*** Data for analysis ***
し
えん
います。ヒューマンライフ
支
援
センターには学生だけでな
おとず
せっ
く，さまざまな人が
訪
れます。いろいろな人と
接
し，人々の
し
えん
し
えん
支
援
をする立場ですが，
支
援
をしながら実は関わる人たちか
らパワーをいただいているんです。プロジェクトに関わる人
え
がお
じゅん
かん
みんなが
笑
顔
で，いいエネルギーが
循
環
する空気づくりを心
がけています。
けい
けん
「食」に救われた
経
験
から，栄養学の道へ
***
The expected output is an exact copy of all the records above.

### Solution to the exercise
し
えん
います。ヒューマンライフ
支
援
センターには学生だけでな
おとず
せっ
く，さまざまな人が
訪
れます。いろいろな人と
接
し，人々の
し
えん
し
えん
支
援
をする立場ですが，
支
援
をしながら実は関わる人たちか
らパワーをいただいているんです。プロジェクトに関わる人
え
がお
じゅん
かん
みんなが
笑
顔
で，いいエネルギーが
循
環
する空気づくりを心
がけています。
けい
けん
「食」に救われた
経
験
から，栄養学の道へ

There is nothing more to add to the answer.